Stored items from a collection
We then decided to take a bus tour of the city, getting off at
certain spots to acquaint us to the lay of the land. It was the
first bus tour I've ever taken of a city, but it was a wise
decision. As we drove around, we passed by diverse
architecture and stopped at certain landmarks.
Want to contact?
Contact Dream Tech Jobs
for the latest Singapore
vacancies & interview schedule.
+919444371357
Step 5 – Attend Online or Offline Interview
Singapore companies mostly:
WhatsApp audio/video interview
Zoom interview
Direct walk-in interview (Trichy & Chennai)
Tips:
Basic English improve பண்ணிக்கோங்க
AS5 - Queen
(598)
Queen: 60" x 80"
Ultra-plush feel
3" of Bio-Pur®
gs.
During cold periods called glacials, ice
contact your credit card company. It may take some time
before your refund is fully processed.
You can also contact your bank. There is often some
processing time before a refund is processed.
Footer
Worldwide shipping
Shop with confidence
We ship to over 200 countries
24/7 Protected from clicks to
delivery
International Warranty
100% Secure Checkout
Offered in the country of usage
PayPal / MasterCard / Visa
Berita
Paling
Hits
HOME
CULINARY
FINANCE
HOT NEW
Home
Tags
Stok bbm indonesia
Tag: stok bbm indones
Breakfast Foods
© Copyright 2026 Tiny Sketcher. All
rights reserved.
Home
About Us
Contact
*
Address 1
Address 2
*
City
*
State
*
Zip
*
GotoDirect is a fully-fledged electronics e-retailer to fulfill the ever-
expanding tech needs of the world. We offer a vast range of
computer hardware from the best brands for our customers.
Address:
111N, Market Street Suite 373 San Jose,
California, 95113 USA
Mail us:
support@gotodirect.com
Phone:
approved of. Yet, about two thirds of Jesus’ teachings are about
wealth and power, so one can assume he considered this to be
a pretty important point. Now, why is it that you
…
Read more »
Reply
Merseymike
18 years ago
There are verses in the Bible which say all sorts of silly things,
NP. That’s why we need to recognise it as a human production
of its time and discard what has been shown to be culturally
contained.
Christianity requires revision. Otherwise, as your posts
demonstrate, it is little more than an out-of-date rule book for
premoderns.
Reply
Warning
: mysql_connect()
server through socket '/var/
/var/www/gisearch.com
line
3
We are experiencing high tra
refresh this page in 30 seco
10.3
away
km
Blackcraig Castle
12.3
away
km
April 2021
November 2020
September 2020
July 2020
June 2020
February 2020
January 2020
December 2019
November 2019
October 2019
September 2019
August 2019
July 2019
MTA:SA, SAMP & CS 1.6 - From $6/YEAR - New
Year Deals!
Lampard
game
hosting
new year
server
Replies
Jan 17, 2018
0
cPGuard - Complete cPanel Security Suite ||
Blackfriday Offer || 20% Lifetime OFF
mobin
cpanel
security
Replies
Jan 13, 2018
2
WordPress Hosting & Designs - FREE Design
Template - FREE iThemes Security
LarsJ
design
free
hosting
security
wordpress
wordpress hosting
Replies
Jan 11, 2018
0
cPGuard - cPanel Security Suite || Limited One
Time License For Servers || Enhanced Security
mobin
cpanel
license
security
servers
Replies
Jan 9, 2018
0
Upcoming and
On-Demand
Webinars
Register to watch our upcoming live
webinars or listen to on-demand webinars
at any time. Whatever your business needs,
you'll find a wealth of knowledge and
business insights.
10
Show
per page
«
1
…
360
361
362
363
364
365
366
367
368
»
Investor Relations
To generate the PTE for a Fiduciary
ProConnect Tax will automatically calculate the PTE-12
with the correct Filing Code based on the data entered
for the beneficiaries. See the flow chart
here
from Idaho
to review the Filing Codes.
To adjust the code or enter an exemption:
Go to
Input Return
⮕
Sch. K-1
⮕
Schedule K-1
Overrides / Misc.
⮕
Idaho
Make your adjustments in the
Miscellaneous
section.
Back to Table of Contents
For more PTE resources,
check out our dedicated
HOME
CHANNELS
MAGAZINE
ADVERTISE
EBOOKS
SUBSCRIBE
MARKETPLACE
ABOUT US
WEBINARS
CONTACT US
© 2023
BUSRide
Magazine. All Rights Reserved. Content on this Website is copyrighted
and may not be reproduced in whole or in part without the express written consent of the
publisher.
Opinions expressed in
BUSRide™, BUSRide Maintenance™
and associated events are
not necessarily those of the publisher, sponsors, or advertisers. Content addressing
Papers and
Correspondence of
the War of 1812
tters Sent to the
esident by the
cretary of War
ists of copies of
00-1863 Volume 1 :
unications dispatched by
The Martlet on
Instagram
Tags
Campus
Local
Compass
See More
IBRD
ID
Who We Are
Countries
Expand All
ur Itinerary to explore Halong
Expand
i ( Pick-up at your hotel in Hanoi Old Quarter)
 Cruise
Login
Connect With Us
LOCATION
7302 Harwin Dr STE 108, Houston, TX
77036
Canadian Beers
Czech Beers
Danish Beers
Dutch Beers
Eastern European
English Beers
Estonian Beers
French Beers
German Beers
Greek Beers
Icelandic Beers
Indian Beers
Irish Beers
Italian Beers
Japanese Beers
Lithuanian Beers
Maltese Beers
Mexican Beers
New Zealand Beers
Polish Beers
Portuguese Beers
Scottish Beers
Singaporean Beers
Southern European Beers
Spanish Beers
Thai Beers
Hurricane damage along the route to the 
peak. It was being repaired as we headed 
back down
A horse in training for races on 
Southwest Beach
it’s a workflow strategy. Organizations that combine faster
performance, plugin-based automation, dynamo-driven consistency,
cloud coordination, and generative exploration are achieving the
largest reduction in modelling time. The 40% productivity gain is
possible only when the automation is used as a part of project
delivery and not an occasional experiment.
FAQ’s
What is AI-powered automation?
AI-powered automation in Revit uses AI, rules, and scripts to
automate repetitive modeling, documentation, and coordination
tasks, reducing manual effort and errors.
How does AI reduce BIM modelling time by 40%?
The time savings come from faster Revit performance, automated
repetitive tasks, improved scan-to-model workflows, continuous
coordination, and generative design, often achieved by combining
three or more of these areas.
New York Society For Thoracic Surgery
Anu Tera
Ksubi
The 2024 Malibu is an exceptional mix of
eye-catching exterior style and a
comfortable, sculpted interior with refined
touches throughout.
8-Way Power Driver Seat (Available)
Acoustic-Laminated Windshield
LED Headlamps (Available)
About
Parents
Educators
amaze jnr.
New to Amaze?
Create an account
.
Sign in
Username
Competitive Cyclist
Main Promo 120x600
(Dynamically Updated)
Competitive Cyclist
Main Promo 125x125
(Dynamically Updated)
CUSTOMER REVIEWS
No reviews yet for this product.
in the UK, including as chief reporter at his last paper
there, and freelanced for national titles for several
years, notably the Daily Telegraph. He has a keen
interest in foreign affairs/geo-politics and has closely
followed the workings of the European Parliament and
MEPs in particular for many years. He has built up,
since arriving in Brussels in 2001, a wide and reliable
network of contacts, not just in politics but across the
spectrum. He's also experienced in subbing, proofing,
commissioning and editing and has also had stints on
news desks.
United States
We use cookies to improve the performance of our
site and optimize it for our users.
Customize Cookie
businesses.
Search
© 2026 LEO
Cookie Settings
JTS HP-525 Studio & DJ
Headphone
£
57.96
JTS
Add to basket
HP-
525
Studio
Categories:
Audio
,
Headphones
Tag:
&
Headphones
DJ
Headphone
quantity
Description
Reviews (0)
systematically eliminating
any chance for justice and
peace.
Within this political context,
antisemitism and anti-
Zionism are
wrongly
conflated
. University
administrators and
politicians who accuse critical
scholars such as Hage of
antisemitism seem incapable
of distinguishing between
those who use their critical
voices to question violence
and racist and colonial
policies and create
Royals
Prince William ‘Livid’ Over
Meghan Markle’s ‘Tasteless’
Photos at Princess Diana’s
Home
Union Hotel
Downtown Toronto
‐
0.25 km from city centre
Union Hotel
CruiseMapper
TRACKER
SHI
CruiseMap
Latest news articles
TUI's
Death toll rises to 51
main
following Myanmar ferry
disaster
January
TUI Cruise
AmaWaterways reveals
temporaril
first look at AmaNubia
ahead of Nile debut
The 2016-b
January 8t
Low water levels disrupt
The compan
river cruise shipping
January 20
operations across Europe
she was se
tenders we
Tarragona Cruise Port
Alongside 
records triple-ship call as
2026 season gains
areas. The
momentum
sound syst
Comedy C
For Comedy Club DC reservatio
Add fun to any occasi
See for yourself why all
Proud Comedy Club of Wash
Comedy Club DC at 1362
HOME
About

WHAT THE TASK ASKS ->
Copy every line of the entries in which "often" can be found.

ANSWER TO THIS TASK ->
You can also contact your bank. There is often some
coordination, and generative design, often achieved by combining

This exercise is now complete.